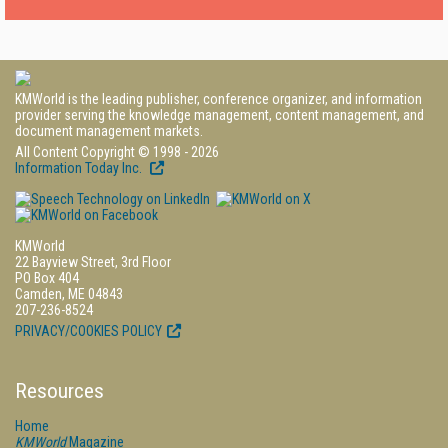
KMWorld is the leading publisher, conference organizer, and information
provider serving the knowledge management, content management, and
document management markets.
All Content Copyright © 1998 - 2026
Information Today Inc.
KMWorld
22 Bayview Street, 3rd Floor
PO Box 404
Camden, ME 04843
207-236-8524
PRIVACY/COOKIES POLICY
Resources
Home
KMWorld
Magazine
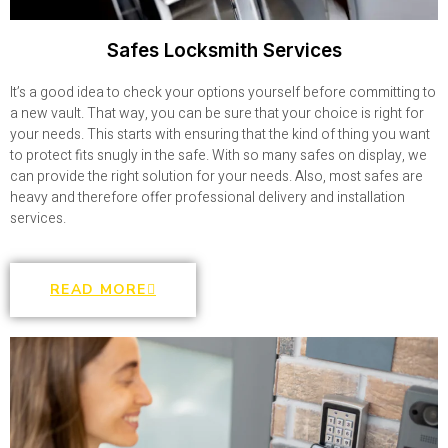
Safes Locksmith Services
It’s a good idea to check your options yourself before committing to
a new vault. That way, you can be sure that your choice is right for
your needs. This starts with ensuring that the kind of thing you want
to protect fits snugly in the safe. With so many safes on display, we
can provide the right solution for your needs. Also, most safes are
heavy and therefore offer professional delivery and installation
services.
READ MORE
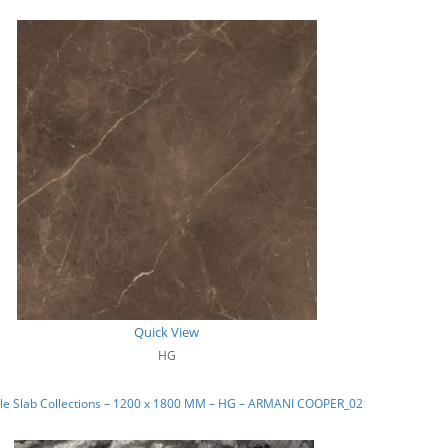
Quick View
HG
le Slab Collections – 1200 x 1800 MM – HG – ARMANI COOPER_02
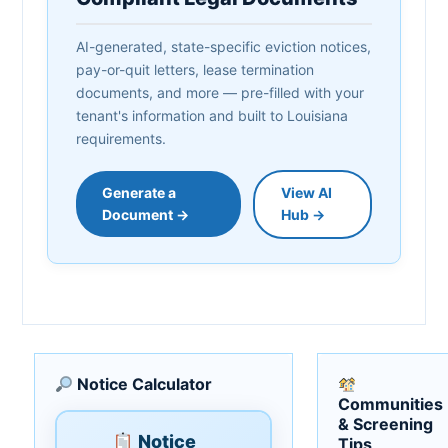
AI-generated, state-specific eviction notices,
pay-or-quit letters, lease termination
documents, and more — pre-filled with your
tenant's information and built to Louisiana
requirements.
Generate a
View AI
Document →
Hub →
Notice Calculator
Communities
& Screening
Notice
Tips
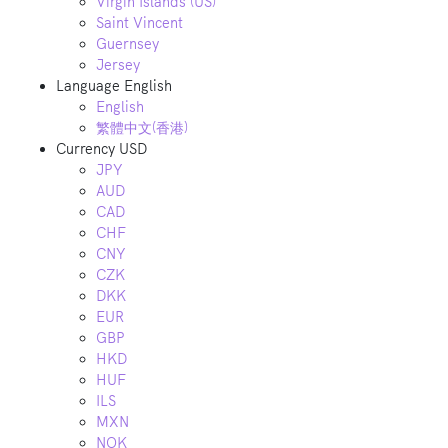
Virgin Islands (US)
Saint Vincent
Guernsey
Jersey
Language
English
English
繁體中文(香港)
Currency
USD
JPY
AUD
CAD
CHF
CNY
CZK
DKK
EUR
GBP
HKD
HUF
ILS
MXN
NOK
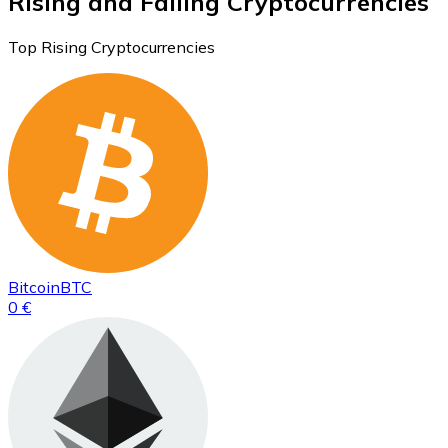
Rising and Falling Cryptocurrencies
Top Rising Cryptocurrencies
Bitcoin
BTC
0 €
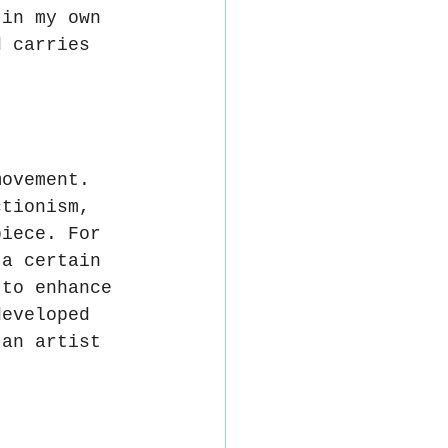
 in my own 
d carries 
movement. 
ctionism, 
piece. For 
 a certain 
 to enhance 
developed 
 an artist 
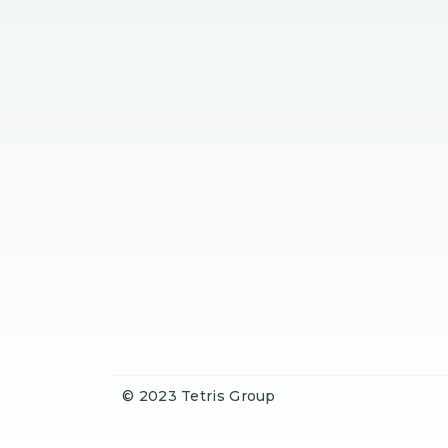
© 2023 Tetris Group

———

If a line falls between the one containing "Communities" and the last line of the entries above, both included, reproduce it exactly; leave the pictures out.

* _Solution_
Communities
& Screening
Notice
Tips
Virgin Islands (US)
Saint Vincent
Guernsey
Jersey
Language
English
English
繁體中文(香港)
Currency
USD
JPY
AUD
CAD
CHF
CNY
CZK
DKK
EUR
GBP
HKD
HUF
ILS
MXN
NOK
Rising and Falling Cryptocurrencies
Top Rising Cryptocurrencies
Bitcoin
BTC
0 €
 in my own 
d carries 
movement. 
ctionism, 
piece. For 
 a certain 
 to enhance 
developed 
 an artist 
© 2023 Tetris Group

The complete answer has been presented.